Inland Empire Retail Market Remains Upbeat

by Jeff Shaw

— By Brad Umansky, President & Head Coach, Progressive Real Estate Partners —

Occupancy and lease rates have continued to trend higher throughout Southern California’s Inland Empire retail market as a lack of new construction combined with strong retail demand has kept vacancies near record lows. Looking ahead, factors affecting the market are 99 Cent Only’s bankruptcy, the substantial slowdown in sales activity, and the minimum wage increase to $20/hour for fast food workers.  

Occupancy & Lease Rates 

Occupancy is currently reported at 94.3% by Costar, but removing spaces 10,000 SF or larger, results in occupancy of 97.2% which demonstrates the lack of available shop space. In my 30+ years of working in this market, I have never seen such a lack of options for shop tenants. As a result, when shop spaces become available owners are mostly commanding a higher lease rate than what the previous tenant was paying. 

99 Cent Only Bankruptcy Dominates Recent Activity

Since April, when 99 Cent Only declared bankruptcy and promptly decided to liquidate all 371 stores in the chain, industry participants have been analyzing these locations. As of June 2nd, it has been determined that Dollar Tree is acquiring 170 of the locations.  Our research indicates that there are 62 stores in the Inland Empire and that Dollar Tree has agreed to take 16 locations. Other retailers rumored to be looking at the remaining sites include Pic “N” Sav, Daiso, Burlington, Absolute Dollar, Five Below, and Savers. This bankruptcy will likely add close to 1M square feet of newly vacant space to the Inland Empire market. 

Sales Activity Picking Up

Sales activity through the first 5 months of the year totaled $360M which annualized would equal $860M making it the lowest annual sales volume in the past decade including the $950M achieved in 2020. However, we anticipate that as we move into the latter part of the year there will be enough sellers willing to meet the market knowing that the likelihood of higher prices as a result of lower cap rates is probably not in the future. The resulting increase in sales volume will still not make a great year, but hopefully it will not be the worst. For perspective, 2021 & 2022 were record years with over $2B of sales activity in each year. 

Cap Rates 

The market is about as inefficient as I have ever seen it. We are back to the days where every nuance about a property affects its price. As a result, apples to apples comparisons are very challenging. In general, it is our firm’s opinion that to move just about any multi-tenant property priced over $5M, the cap rate needs to be 6.5% or higher.  The minimum for sub-$5M properties where the chance of an all-cash buyer increases is more in the 6% range. There are some single tenant properties still trading sub-5%, but for the most part a quality single tenant property is going to have to have a 5 in front of it to result in a trade. Once again, each situation is unique. 
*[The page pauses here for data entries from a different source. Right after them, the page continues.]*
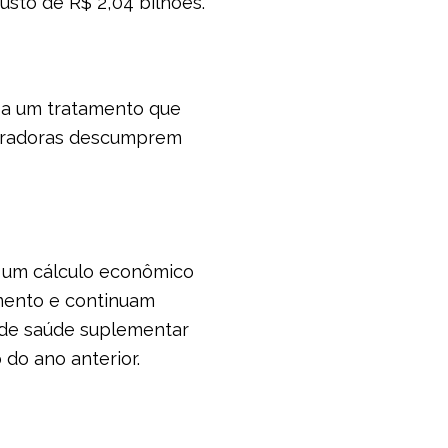
usto de R$ 2,04 bilhões.
 a um tratamento que
operadoras descumprem
u um cálculo econômico
imento e continuam
r de saúde suplementar
do ano anterior.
Impact of $20/hour Minimum Wage

On April 1, 2024, California enacted a $20/hour minimum wage for fast food workers which has become a de facto minimum wage for just about all restaurant workers. The impact of this legislation is in the beginning stages. We are seeing an increase in the use of technology for placing orders, outsourcing of delivery to 3rd party apps, and rising prices. We are hearing that franchisees are taking a very close look at each location as leases come due to determine the viability of whether the location can handle the wage increase by increasing prices at the location. With the exception of Rubio’s recent announcement to close 48 CA locations, there have not been any widespread announcements of closures tied to the increase in minimum wage. 

Virtually No Distress in Any Product Type

I recently participated in a conference that featured Inland Empire experts from all segments of commercial real estate including retail, office, industrial and multifamily.  Across the board, no one indicated that there is any significant distress in the Inland Empire commercial real estate marketplace. For those that are hoping for some REO opportunities, this will likely not occur as lenders seem to have learned that they are not good operators and are much better off either working with the existing borrower or selling the loan at a discount to someone else who can either foreclose or do a loan workout.

Conclusion

In conclusion, the Inland Empire retail market remains strong, but it certainly seems more complicated than usual with the outlook for the balance of 2024 remaining cautiously optimistic.